> PROBLEM
Repeat each entry as written and leave the images out of the copy.
╭──
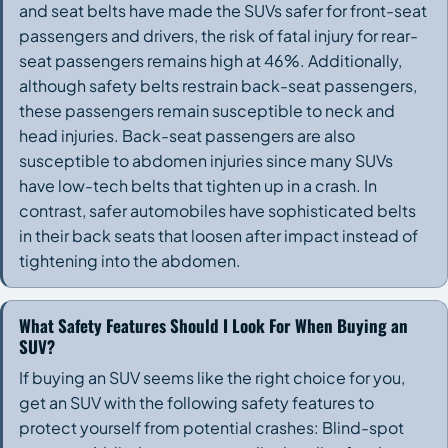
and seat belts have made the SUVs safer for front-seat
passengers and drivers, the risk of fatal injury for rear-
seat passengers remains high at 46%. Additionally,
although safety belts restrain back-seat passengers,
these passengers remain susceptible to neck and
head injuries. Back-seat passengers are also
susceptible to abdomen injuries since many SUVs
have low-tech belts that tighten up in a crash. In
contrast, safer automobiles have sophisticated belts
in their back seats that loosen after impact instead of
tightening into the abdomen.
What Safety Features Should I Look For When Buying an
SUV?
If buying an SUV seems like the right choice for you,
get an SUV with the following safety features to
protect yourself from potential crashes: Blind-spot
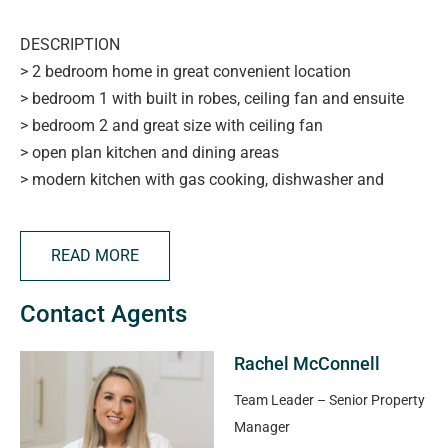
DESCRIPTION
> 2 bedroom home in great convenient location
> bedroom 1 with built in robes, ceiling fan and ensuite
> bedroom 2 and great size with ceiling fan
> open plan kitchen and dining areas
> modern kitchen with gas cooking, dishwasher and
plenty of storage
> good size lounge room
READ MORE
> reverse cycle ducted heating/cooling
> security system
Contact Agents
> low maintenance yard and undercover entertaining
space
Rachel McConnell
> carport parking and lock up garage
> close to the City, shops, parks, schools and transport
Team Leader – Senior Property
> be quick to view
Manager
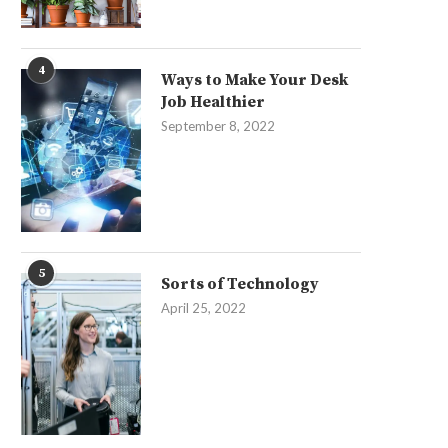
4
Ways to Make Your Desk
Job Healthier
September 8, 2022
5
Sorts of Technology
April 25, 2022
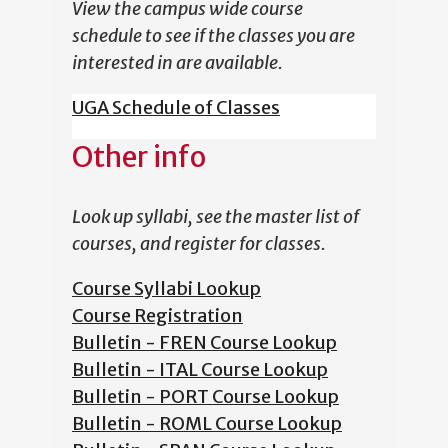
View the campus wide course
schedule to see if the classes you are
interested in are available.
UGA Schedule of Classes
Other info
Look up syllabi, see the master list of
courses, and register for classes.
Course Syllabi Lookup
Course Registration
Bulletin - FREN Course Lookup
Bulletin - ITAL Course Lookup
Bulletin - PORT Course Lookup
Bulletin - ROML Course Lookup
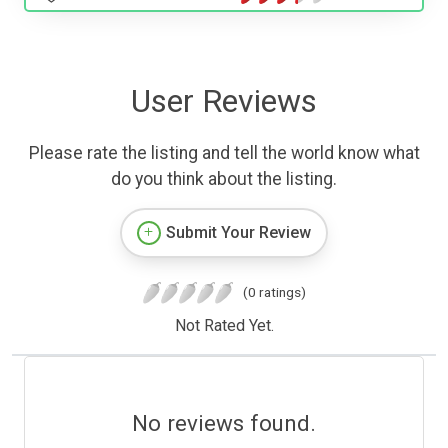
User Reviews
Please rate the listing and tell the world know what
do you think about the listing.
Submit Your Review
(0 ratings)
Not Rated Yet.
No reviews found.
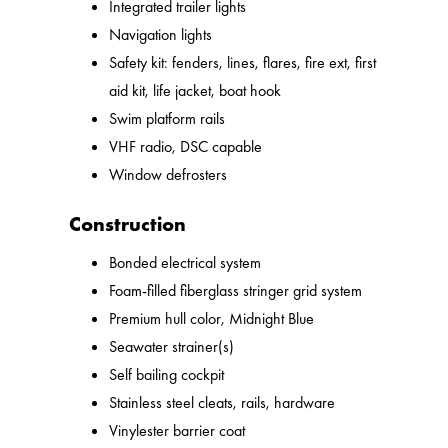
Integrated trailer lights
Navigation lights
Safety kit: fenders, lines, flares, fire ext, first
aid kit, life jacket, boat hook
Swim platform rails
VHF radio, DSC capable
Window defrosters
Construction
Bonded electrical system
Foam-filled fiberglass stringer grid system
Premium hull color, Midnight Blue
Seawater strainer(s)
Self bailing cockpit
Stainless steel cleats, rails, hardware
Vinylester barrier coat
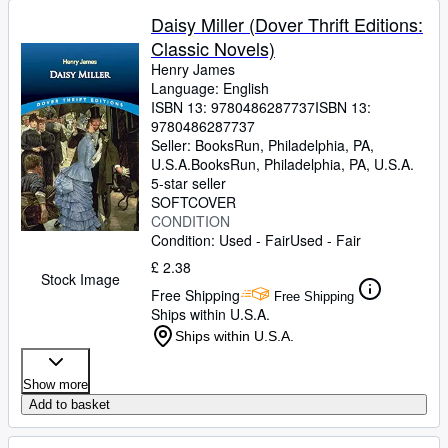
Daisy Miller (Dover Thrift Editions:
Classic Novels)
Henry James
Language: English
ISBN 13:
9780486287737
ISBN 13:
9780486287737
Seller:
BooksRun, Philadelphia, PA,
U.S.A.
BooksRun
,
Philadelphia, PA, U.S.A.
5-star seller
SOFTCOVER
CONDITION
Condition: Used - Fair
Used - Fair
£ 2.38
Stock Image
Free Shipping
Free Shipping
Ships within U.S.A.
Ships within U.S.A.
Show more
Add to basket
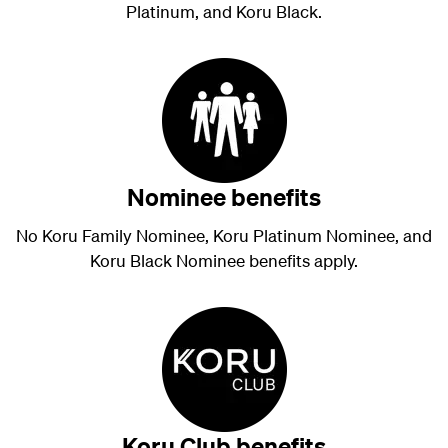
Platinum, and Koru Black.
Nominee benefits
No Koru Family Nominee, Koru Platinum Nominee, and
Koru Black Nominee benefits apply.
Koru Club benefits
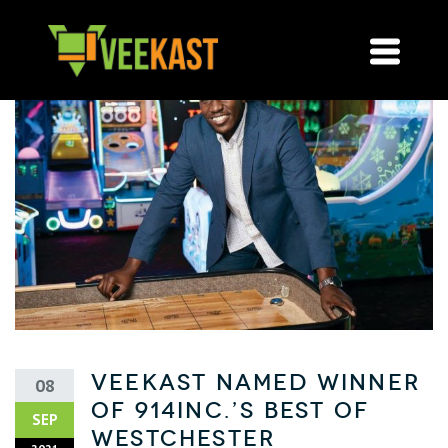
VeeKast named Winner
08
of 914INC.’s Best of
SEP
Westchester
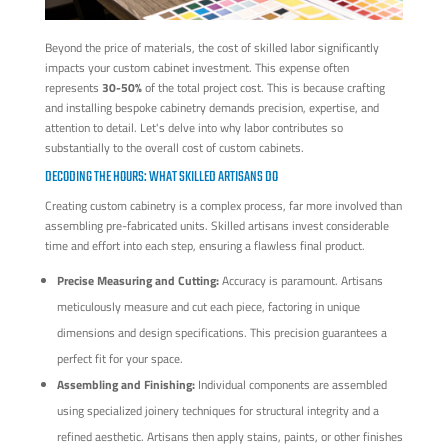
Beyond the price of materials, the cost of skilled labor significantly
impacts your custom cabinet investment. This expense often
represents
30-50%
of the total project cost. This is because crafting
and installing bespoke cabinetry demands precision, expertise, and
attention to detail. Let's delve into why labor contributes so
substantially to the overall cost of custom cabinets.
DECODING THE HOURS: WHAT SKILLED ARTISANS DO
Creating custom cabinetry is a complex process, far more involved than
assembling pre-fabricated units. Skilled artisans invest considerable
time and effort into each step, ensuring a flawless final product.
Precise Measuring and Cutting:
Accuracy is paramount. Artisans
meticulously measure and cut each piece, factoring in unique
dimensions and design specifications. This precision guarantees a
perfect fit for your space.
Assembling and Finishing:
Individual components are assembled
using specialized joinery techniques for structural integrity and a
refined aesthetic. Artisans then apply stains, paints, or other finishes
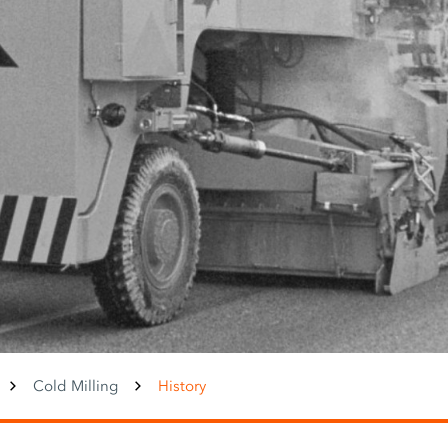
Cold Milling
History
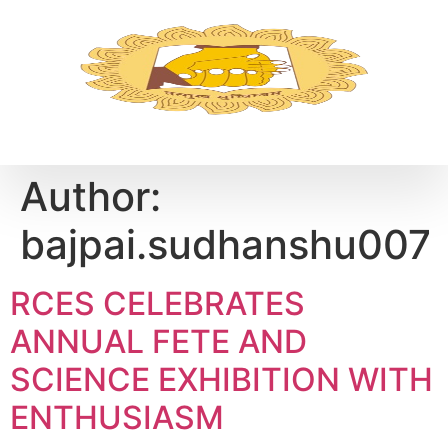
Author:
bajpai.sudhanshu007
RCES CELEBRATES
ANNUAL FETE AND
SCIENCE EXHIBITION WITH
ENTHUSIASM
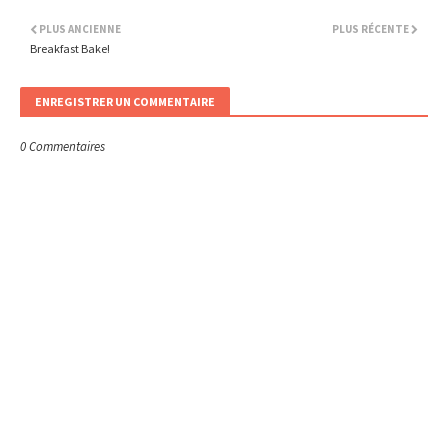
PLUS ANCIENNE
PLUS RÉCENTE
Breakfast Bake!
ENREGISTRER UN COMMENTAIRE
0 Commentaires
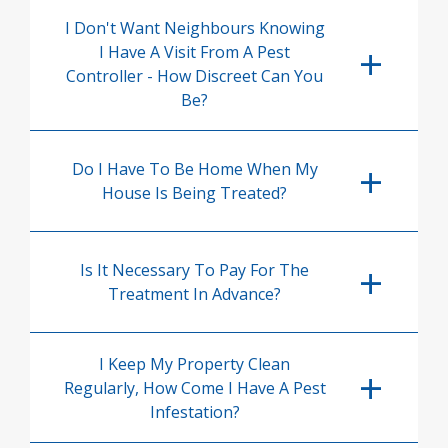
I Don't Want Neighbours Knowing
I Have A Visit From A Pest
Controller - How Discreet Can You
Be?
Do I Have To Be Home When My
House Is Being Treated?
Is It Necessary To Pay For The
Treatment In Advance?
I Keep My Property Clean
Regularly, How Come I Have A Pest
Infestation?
╰──
> ANSWER TO THE PROBLEM
and seat belts have made the SUVs safer for front-seat
passengers and drivers, the risk of fatal injury for rear-
seat passengers remains high at 46%. Additionally,
although safety belts restrain back-seat passengers,
these passengers remain susceptible to neck and
head injuries. Back-seat passengers are also
susceptible to abdomen injuries since many SUVs
have low-tech belts that tighten up in a crash. In
contrast, safer automobiles have sophisticated belts
in their back seats that loosen after impact instead of
tightening into the abdomen.
What Safety Features Should I Look For When Buying an
SUV?
If buying an SUV seems like the right choice for you,
get an SUV with the following safety features to
protect yourself from potential crashes: Blind-spot
DESCRIPTION
> 2 bedroom home in great convenient location
> bedroom 1 with built in robes, ceiling fan and ensuite
> bedroom 2 and great size with ceiling fan
> open plan kitchen and dining areas
> modern kitchen with gas cooking, dishwasher and
plenty of storage
> good size lounge room
READ MORE
> reverse cycle ducted heating/cooling
> security system
Contact Agents
> low maintenance yard and undercover entertaining
space
Rachel McConnell
> carport parking and lock up garage
> close to the City, shops, parks, schools and transport
Team Leader – Senior Property
> be quick to view
Manager
4
Ways to Make Your Desk
Job Healthier
September 8, 2022
5
Sorts of Technology
April 25, 2022
View the campus wide course
schedule to see if the classes you are
interested in are available.
UGA Schedule of Classes
Other info
Look up syllabi, see the master list of
courses, and register for classes.
Course Syllabi Lookup
Course Registration
Bulletin - FREN Course Lookup
Bulletin - ITAL Course Lookup
Bulletin - PORT Course Lookup
Bulletin - ROML Course Lookup
User Reviews
Please rate the listing and tell the world know what
do you think about the listing.
Submit Your Review
(0 ratings)
Not Rated Yet.
No reviews found.
Integrated trailer lights
Navigation lights
Safety kit: fenders, lines, flares, fire ext, first
aid kit, life jacket, boat hook
Swim platform rails
VHF radio, DSC capable
Window defrosters
Construction
Bonded electrical system
Foam-filled fiberglass stringer grid system
Premium hull color, Midnight Blue
Seawater strainer(s)
Self bailing cockpit
Stainless steel cleats, rails, hardware
Vinylester barrier coat
Daisy Miller (Dover Thrift Editions:
Classic Novels)
Henry James
Language: English
ISBN 13:
9780486287737
ISBN 13:
9780486287737
Seller:
BooksRun, Philadelphia, PA,
U.S.A.
BooksRun
,
Philadelphia, PA, U.S.A.
5-star seller
SOFTCOVER
CONDITION
Condition: Used - Fair
Used - Fair
£ 2.38
Stock Image
Free Shipping
Free Shipping
Ships within U.S.A.
Ships within U.S.A.
Show more
Add to basket
Platinum, and Koru Black.
Nominee benefits
No Koru Family Nominee, Koru Platinum Nominee, and
Koru Black Nominee benefits apply.
Koru Club benefits
VeeKast named Winner
08
of 914INC.’s Best of
SEP
Westchester
Beyond the price of materials, the cost of skilled labor significantly
impacts your custom cabinet investment. This expense often
represents
30-50%
of the total project cost. This is because crafting
and installing bespoke cabinetry demands precision, expertise, and
attention to detail. Let's delve into why labor contributes so
substantially to the overall cost of custom cabinets.
DECODING THE HOURS: WHAT SKILLED ARTISANS DO
Creating custom cabinetry is a complex process, far more involved than
assembling pre-fabricated units. Skilled artisans invest considerable
time and effort into each step, ensuring a flawless final product.
Precise Measuring and Cutting:
Accuracy is paramount. Artisans
meticulously measure and cut each piece, factoring in unique
dimensions and design specifications. This precision guarantees a
perfect fit for your space.
Assembling and Finishing:
Individual components are assembled
using specialized joinery techniques for structural integrity and a
refined aesthetic. Artisans then apply stains, paints, or other finishes
Cold Milling
History
Author:
bajpai.sudhanshu007
RCES CELEBRATES
ANNUAL FETE AND
SCIENCE EXHIBITION WITH
ENTHUSIASM
PLUS ANCIENNE
PLUS RÉCENTE
Breakfast Bake!
ENREGISTRER UN COMMENTAIRE
0 Commentaires
I Don't Want Neighbours Knowing
I Have A Visit From A Pest
Controller - How Discreet Can You
Be?
Do I Have To Be Home When My
House Is Being Treated?
Is It Necessary To Pay For The
Treatment In Advance?
I Keep My Property Clean
Regularly, How Come I Have A Pest
Infestation?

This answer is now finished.